VM/Server Install(K3S)

Note that TensorFusion GPU pool runs on Kubernetes, thus you need to choose one or more servers to install Kubernetes master and add GPU servers as Kubernetes nodes to the cluster, it won't impact your existing VM/BareMetal environment and existing none containerized services.

Afterwards, you can migrate existing services to use Local or Remote GPU workers created by TensorFusion.

Prerequisites

At least one Linux VM or BareMetal with GPU card mounted.
Access to DockerHub

The installation would take 3-7 minutes to complete.

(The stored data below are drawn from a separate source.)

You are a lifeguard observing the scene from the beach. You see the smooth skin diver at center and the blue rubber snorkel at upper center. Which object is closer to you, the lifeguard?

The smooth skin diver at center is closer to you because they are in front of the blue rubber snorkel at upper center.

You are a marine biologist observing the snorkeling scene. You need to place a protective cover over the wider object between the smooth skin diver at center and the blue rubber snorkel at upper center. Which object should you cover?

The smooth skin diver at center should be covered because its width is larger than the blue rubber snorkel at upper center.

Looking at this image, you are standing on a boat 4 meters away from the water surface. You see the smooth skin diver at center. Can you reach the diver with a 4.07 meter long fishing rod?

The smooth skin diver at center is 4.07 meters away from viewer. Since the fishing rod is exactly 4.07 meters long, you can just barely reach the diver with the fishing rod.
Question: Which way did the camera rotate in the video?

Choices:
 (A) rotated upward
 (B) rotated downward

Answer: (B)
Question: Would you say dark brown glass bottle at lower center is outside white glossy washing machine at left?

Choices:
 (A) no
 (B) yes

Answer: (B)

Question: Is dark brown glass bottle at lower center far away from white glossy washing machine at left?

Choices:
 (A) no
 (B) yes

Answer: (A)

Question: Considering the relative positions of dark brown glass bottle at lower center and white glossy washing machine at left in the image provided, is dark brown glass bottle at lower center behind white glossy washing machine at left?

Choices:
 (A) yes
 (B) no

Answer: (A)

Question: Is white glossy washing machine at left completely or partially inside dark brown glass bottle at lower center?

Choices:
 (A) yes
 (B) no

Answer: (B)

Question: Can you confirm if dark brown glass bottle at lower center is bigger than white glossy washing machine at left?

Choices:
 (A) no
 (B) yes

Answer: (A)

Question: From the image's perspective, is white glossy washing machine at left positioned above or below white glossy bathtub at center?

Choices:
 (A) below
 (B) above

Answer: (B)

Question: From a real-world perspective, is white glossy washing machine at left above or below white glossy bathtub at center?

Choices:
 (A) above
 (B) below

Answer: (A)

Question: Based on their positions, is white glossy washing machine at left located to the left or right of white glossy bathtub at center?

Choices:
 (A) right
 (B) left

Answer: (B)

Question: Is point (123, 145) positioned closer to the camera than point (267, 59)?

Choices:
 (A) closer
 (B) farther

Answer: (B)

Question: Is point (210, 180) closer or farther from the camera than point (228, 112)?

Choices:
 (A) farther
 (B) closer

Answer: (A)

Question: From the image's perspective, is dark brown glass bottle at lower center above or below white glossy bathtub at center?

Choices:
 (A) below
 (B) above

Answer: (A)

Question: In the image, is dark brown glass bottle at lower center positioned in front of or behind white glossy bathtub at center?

Step 1. Install K3S Master

Choose one VM/BareMetal to install K3S to offer a simple Kubernetes environment. You can also use other ways to initialize a Kubernetes.

curl -sfL https://get.k3s.io | sh -s - server --tls-san $(curl -s https://ifconfig.me)

If your K3S master has GPU cards and want the GPU resources to be scheduled by TensorFusion, complete step 2 on this server first, and then run the following command

curl -sfL https://get.k3s.io | INSTALL_K3S_EXEC="--node-label nvidia.com/gpu.present=true \
  --node-label feature.node.kubernetes.io/cpu-model.vendor_id=NVIDIA \
  --node-label feature.node.kubernetes.io/pci-10de.present=true \
  --tls-san $(curl -s https://ifconfig.me)" \
  sh -s -

Then get the token to add more GPU nodes

cat /var/lib/rancher/k3s/server/node-token

Step 2. GPU Node Setup

Since TensorFusion system runs in containerized environment, you need configure NVIDIA Container Toolkit before install K3S Agent in GPU Nodes. Refer NVIDIA Container Toolkit for more details.

# Just copy all and run them once for each node
curl -fsSL https://nvidia.github.io/libnvidia-container/gpgkey | gpg --dearmor -o /usr/share/keyrings/nvidia-container-toolkit-keyring.gpg && curl -s -L https://nvidia.github.io/libnvidia-container/stable/deb/nvidia-container-toolkit.list | sed 's#deb https://#deb [signed-by=/usr/share/keyrings/nvidia-container-toolkit-keyring.gpg] https://#g' | tee /etc/apt/sources.list.d/nvidia-container-toolkit.list
sed -i -e '/experimental/ s/^#//g' /etc/apt/sources.list.d/nvidia-container-toolkit.list

apt-get update
apt-get install -y nvidia-container-toolkit

# Just copy all and run them once for each node
curl -s -L https://nvidia.github.io/libnvidia-container/stable/rpm/nvidia-container-toolkit.repo | \
sudo tee /etc/yum.repos.d/nvidia-container-toolkit.repo

sudo dnf install -y nvidia-container-toolkit

Configure NVIDIA container toolkit for K3S

mkdir -p /var/lib/rancher/k3s/agent/etc/containerd/
cat << EOF >> /var/lib/rancher/k3s/agent/etc/containerd/config.toml.tmpl
version = 2

[plugins."io.containerd.internal.v1.opt"]
  path = "/var/lib/rancher/k3s/agent/containerd"
[plugins."io.containerd.grpc.v1.cri"]
  stream_server_address = "127.0.0.1"
  stream_server_port = "10010"
  enable_selinux = false
  enable_unprivileged_ports = true
  enable_unprivileged_icmp = true
  device_ownership_from_security_context = false
  sandbox_image = "rancher/mirrored-pause:3.6"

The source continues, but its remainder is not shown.